**Task directions:**
Filter this data down to the lines that hold "scrollbar", and copy them.

· · · · · · ·

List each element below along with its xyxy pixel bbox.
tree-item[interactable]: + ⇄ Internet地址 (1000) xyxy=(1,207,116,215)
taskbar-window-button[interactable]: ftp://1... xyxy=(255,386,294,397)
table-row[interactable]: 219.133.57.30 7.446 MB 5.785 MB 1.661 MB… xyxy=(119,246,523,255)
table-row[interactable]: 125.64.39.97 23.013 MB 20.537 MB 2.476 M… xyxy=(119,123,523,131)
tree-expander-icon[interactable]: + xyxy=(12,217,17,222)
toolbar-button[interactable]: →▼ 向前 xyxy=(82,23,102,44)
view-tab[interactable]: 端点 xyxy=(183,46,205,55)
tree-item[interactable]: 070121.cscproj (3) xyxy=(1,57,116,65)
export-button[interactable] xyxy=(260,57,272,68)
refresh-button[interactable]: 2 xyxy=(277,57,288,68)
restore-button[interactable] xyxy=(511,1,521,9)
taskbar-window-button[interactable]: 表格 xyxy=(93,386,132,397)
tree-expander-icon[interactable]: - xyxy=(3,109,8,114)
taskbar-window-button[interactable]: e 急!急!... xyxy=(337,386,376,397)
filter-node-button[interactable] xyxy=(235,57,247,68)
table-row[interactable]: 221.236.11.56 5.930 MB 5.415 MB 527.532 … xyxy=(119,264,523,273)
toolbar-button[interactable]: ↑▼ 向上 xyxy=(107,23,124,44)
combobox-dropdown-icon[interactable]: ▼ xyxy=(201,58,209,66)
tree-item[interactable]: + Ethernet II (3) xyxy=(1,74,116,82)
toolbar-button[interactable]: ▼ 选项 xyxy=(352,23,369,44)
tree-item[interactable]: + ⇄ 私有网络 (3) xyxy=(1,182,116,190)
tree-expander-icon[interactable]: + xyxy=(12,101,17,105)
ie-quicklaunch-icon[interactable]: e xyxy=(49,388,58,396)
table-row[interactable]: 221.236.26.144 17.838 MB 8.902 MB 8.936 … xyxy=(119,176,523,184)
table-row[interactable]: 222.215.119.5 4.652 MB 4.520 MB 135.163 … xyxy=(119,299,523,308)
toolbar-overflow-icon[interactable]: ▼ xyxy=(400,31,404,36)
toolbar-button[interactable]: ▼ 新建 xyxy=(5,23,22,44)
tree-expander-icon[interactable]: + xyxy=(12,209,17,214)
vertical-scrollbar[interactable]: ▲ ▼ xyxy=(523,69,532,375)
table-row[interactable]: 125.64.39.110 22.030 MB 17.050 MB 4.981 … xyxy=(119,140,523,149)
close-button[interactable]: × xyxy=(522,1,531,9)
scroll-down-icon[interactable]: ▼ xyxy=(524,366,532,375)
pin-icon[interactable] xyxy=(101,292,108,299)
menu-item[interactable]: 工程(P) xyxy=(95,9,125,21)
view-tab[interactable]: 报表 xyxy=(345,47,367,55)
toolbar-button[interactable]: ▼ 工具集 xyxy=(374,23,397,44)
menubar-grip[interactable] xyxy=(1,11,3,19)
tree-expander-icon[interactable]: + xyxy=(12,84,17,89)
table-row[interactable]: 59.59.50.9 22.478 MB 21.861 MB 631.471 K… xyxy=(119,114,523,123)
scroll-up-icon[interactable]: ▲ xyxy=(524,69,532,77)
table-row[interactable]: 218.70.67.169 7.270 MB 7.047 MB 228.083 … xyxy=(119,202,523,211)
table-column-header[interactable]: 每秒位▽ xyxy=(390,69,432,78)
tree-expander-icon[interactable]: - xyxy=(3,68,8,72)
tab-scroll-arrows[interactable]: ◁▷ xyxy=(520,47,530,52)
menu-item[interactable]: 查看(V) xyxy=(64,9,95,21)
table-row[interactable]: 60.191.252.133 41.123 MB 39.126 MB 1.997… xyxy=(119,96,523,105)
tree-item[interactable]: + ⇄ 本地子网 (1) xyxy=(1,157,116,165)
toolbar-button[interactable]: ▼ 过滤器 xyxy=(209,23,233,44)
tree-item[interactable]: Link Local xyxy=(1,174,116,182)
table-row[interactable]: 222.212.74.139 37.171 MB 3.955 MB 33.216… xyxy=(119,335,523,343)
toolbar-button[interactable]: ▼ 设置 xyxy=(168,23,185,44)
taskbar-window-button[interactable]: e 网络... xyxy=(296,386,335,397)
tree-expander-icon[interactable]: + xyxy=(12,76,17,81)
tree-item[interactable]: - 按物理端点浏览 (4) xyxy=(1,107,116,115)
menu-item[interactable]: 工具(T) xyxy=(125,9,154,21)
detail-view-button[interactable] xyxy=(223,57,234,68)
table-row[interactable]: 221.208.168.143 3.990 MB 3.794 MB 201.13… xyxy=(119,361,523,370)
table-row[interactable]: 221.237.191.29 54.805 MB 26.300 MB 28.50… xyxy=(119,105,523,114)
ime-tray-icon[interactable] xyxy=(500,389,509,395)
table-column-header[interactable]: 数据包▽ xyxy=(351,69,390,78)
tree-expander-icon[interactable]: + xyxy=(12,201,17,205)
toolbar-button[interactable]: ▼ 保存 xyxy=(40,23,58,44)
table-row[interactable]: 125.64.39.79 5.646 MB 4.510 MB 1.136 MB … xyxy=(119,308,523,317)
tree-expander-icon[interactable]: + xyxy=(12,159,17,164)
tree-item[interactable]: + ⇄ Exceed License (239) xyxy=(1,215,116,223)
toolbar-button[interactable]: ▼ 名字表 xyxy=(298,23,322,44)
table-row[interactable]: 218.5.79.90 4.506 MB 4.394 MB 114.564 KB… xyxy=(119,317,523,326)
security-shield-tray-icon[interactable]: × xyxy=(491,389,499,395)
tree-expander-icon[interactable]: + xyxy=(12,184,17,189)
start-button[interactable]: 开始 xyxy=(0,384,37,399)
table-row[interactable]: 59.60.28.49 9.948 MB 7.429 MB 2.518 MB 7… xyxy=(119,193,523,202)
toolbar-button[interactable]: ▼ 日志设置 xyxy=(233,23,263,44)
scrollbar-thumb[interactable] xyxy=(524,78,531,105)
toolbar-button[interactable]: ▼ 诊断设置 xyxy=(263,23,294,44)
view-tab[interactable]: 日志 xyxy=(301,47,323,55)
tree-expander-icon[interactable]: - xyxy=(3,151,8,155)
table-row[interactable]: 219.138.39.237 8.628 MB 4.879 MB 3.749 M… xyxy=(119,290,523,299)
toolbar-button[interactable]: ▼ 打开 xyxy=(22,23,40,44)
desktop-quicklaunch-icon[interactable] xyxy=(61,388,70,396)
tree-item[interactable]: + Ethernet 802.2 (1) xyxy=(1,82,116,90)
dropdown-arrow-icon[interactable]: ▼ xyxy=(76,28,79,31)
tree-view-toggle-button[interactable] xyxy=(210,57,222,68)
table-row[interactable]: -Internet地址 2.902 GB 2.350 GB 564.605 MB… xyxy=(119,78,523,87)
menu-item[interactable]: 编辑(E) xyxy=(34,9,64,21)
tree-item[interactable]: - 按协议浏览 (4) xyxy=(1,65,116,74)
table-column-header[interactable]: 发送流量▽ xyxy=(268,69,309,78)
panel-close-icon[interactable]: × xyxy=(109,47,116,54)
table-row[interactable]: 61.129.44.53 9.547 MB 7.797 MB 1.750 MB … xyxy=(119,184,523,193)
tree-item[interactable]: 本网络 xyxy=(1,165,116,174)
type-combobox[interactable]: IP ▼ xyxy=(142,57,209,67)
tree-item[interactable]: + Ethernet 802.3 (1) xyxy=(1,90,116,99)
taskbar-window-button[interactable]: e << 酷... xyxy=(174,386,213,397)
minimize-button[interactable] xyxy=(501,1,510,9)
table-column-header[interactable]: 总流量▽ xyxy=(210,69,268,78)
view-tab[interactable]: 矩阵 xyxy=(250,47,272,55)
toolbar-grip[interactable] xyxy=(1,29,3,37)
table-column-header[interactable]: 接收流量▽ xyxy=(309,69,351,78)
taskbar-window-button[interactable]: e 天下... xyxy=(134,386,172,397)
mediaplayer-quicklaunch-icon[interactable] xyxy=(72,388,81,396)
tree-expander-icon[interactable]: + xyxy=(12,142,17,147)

· · · · · · ·

**Answer box:**
vertical-scrollbar[interactable]: ▲ ▼ xyxy=(523,69,532,375)
scrollbar-thumb[interactable] xyxy=(524,78,531,105)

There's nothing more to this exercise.